Ben Hamilton    January 24th, 2023


It is believed the publicity stunt outside the Turkish Embassy in Stockholm on Saturday could be damaging to Sweden’s bid to join NATO

Lawyer and failed politician Rasmus Paludan (photo: YouTube screenshot)

Lars Løkke Rasmussen, the foreign minister, has condemned the actions of Rasmus Paludan in Stockholm on Saturday, where he burned the Koran in the vicinity of the Turkish embassy.

Rasmussen referred to Paludan as a “Danish-Swedish” national, but he is Danish-raised, and it was in Denmark that he trained and worked as a lawyer before becoming a full-time agitator in the build-up to the 2019 Danish General Election, where his party Stram Kurs failed to win any seats.

If you thought he had disappeared off the radar since then, you’d be wrong, as he upped sticks to Sweden where he swiftly obtained a passport through one of his parents.

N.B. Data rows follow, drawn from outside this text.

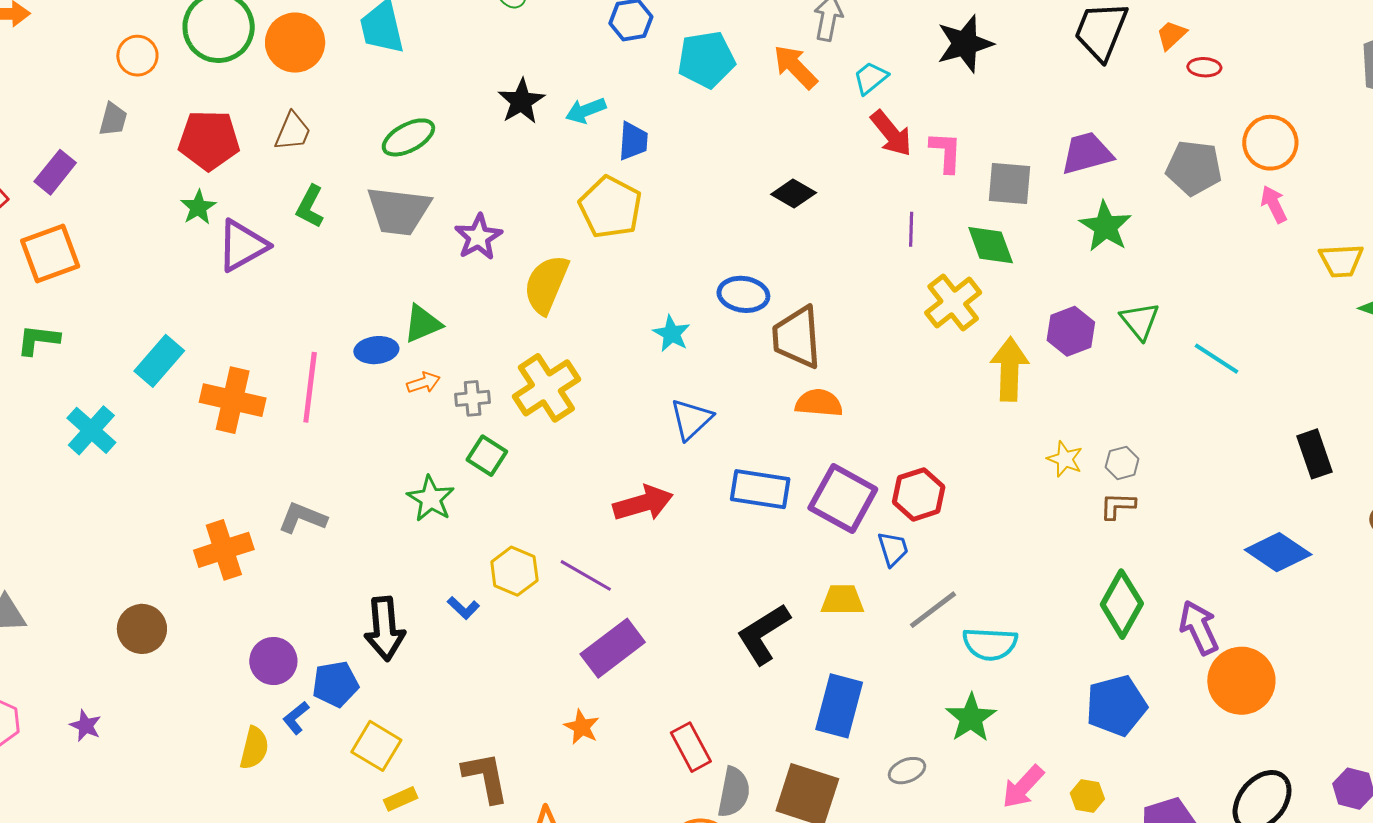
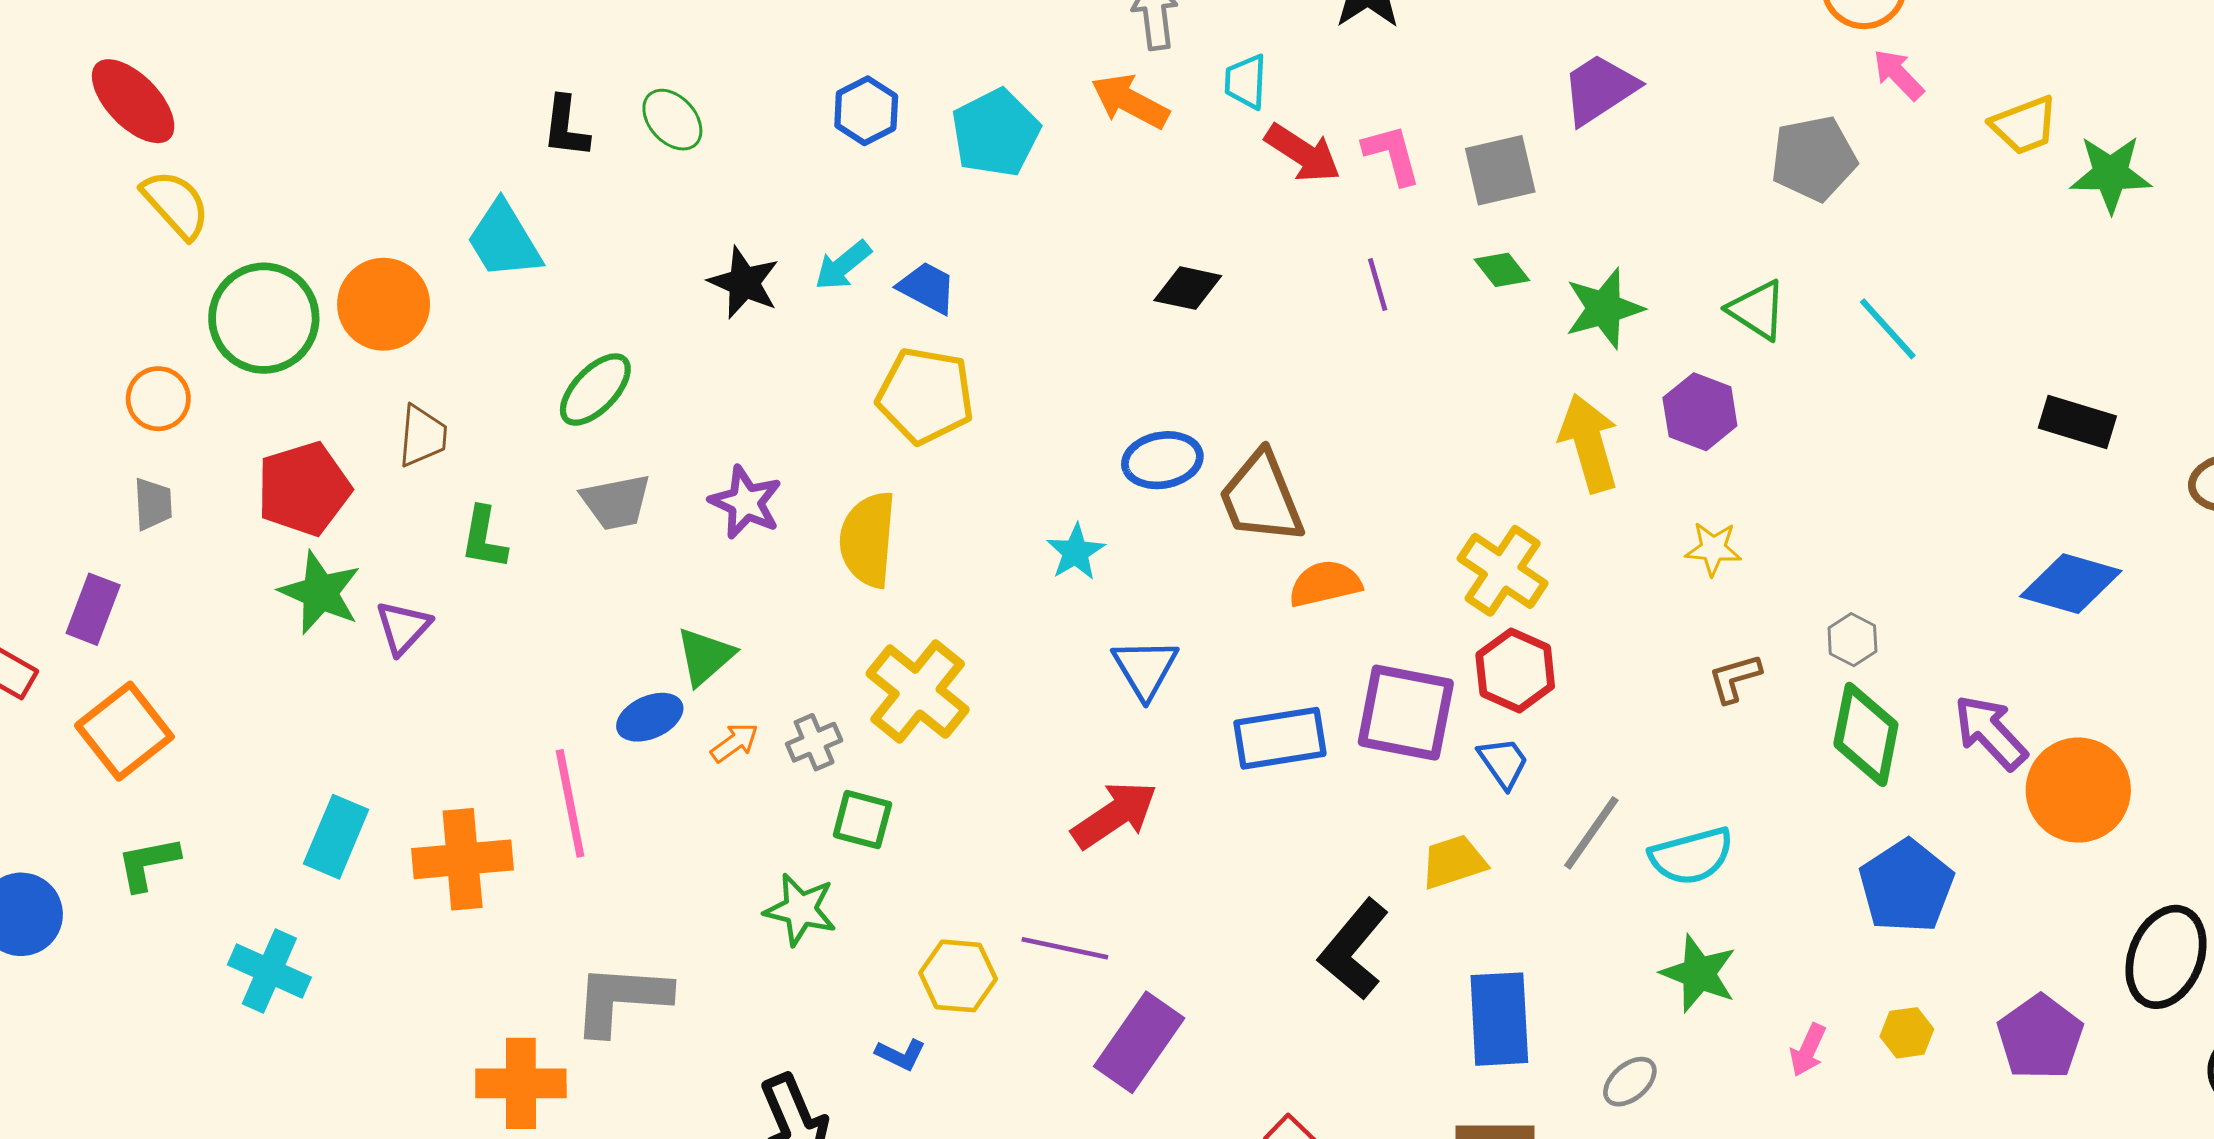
cyan trapezoid: (871, 78) -> (1246, 82), turned -30
blue trapezoid: (633, 141) -> (927, 288), turned -48
gray pentagon: (1194, 168) -> (1814, 158), moved
green star: (198, 207) -> (320, 593), size x1.5
gray trapezoid: (399, 211) -> (616, 502), size x0.7
green star: (1105, 227) -> (1604, 308), moved, turned -30
purple triangle: (242, 245) -> (403, 628), size x0.7
green diamond: (991, 245) -> (1502, 270), size x0.7
yellow cross: (953, 303) -> (1503, 571), moved
purple hexagon: (1071, 331) -> (1700, 412), moved
cyan star: (672, 334) -> (1076, 552), turned 30
cyan line: (1216, 359) -> (1888, 329), turned 33
black rectangle: (1315, 454) -> (2077, 422), turned -36
gray hexagon: (1122, 463) -> (1852, 640), moved
brown L-shape: (1118, 506) -> (1735, 678), moved
gray L-shape: (302, 518) -> (621, 999), size x1.4
orange cross: (224, 550) -> (521, 1083), turned 36
pink arrow: (1023, 787) -> (1808, 1050), size x0.7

His burning outside the embassy is the latest in a long line of publicity stunts, which have now been ongoing for three years: ahead of his bid to win representation in the Swedish Parliament last year, and now in the aftermath of another failure.

Shameful actions
Rasmussen described Paludan’s actions on Saturday as both “shameful” and “shameful”. 

“It is shameful that we have a Danish-Swedish, namely Paludan, who is leading the way. After all, we have experienced this ourselves in a Danish context and have moved on from it,” he said.

“Now it is in Sweden that he is touring. That, I think, is shameful.”

In 2021, Paludan was convicted of racism, but escaped serving time in prison.

Damaging to Sweden’s bid to join NATO
Paludan’s actions could not have worse timed given Sweden’s bid to become a member of NATO, for which it needs the support of the other members.

Turkish President Recep Erdogan on Monday said that his country would not be supporting Sweden’s bid – support that is “very, very important”, according to Rasmussen.

“Living in an open democracy with freedom of expression sometimes comes with a price,” continued Rasmussen.

“So it is a task for us all to explain to our Turkish friends what the conditions are like in an open democracy like the Swedish one.”